Exercise brief: Filter the entries that follow, copying every line in which the word "into" appears.
Provided data section start
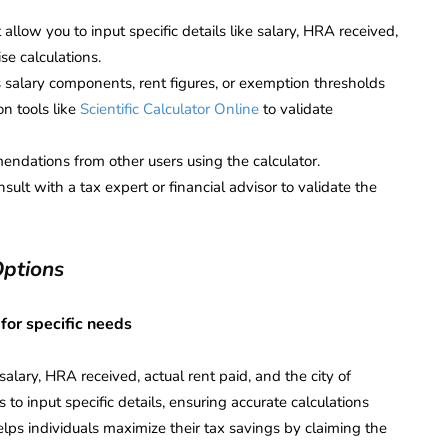
 allow you to input specific details like salary, HRA received,
ise calculations.
 salary components, rent figures, or exemption thresholds
on tools like
Scientific Calculator Online
to validate
dations from other users using the calculator.
ult with a tax expert or financial advisor to validate the
Options
 for specific needs
alary, HRA received, actual rent paid, and the city of
 to input specific details, ensuring accurate calculations
helps individuals maximize their tax savings by claiming the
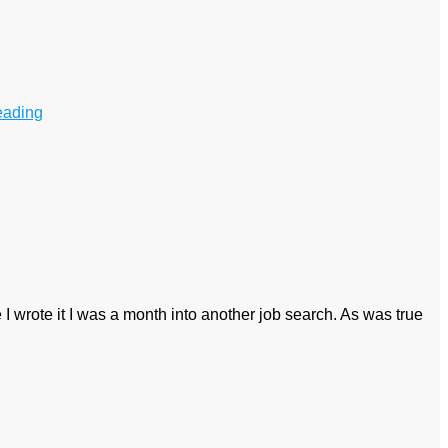
eading
e I wrote it I was a month into another job search. As was true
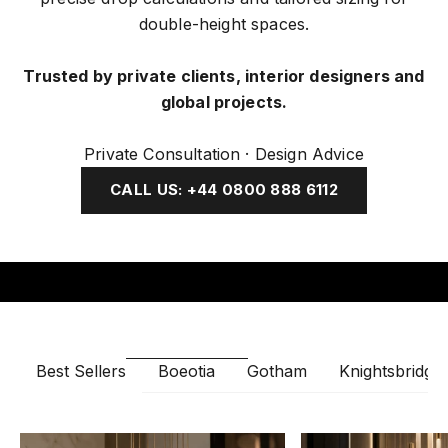
double-height spaces.
Trusted by private clients, interior designers and
global projects.
Private Consultation · Design Advice
CALL US: +44 0800 888 6112
Boeotia
Gotham
Knightsbridge
Best Sellers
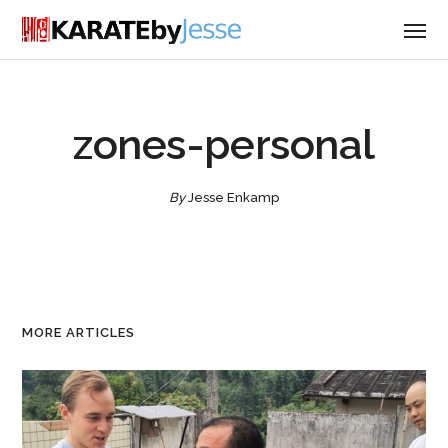
zones-personal
By
Jesse Enkamp
MORE ARTICLES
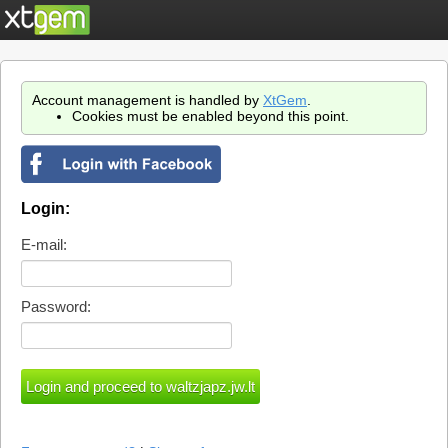
Account management is handled by
XtGem
.
Cookies must be enabled beyond this point.
Login:
E-mail:
Password:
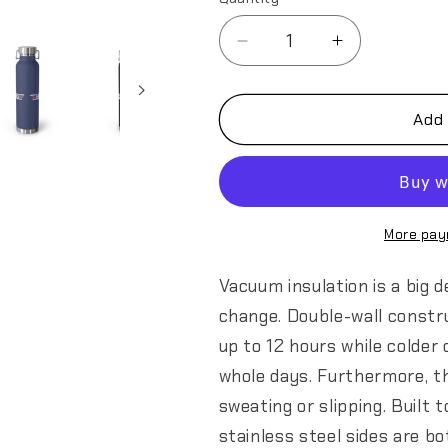
Decrease
Increase
quantity
quantity
for
for
349th
349th
Add 
AES
AES
Top
Top
Gun
Gun
Copper
Copper
Vacuum
Vacuum
More pay
Insulated
Insulated
Bottle,
Bottle,
Vacuum insulation is a big 
22oz
22oz
change. Double-wall constr
up to 12 hours while colder 
whole days. Furthermore, t
sweating or slipping. Built 
stainless steel sides are b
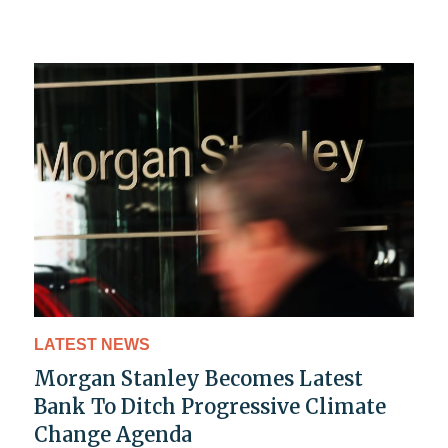
LATEST NEWS
Morgan Stanley Becomes Latest
Bank To Ditch Progressive Climate
Change Agenda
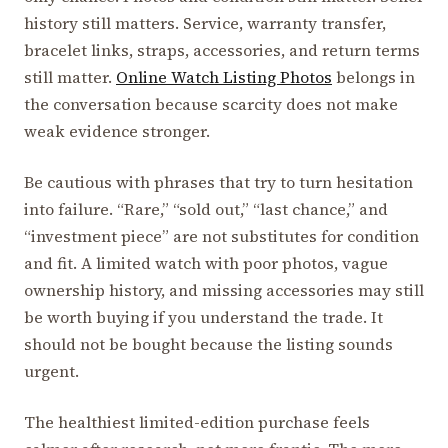
history still matters. Service, warranty transfer,
bracelet links, straps, accessories, and return terms
still matter.
Online Watch Listing Photos
belongs in
the conversation because scarcity does not make
weak evidence stronger.
Be cautious with phrases that try to turn hesitation
into failure. “Rare,” “sold out,” “last chance,” and
“investment piece” are not substitutes for condition
and fit. A limited watch with poor photos, vague
ownership history, and missing accessories may still
be worth buying if you understand the trade. It
should not be bought because the listing sounds
urgent.
The healthiest limited-edition purchase feels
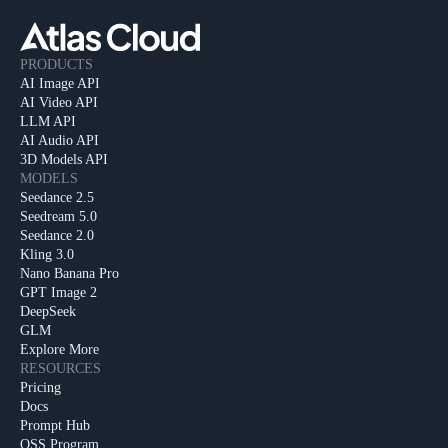
PRODUCTS
AI Image API
AI Video API
LLM API
AI Audio API
3D Models API
MODELS
Seedance 2.5
Seedream 5.0
Seedance 2.0
Kling 3.0
Nano Banana Pro
GPT Image 2
DeepSeek
GLM
Explore More
RESOURCES
Pricing
Docs
Prompt Hub
OSS Program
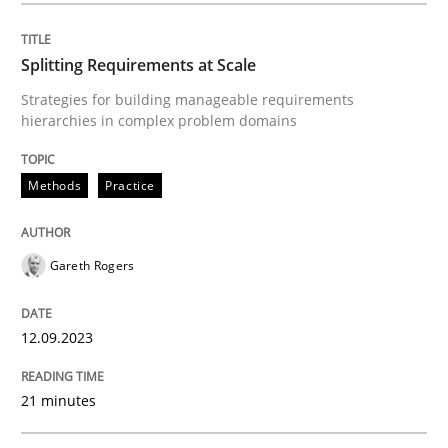
Splitting Requirements at Scale
Methods
Practice
Strategies for building manageable requirements
hierarchies in complex problem domains
Splitting Requirements at Scale
Methods
Practice
Strategies for building manageable requirements hi
Gareth Rogers
Written by
Gareth Rogers
12.09.2023
12. September 2023 · 21 minutes read
21 minutes
READ ARTICLE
Provided data section end
Answer to the exercise:
e I wrote it I was a month into another job search. As was true
into failure. “Rare,” “sold out,” “last chance,” and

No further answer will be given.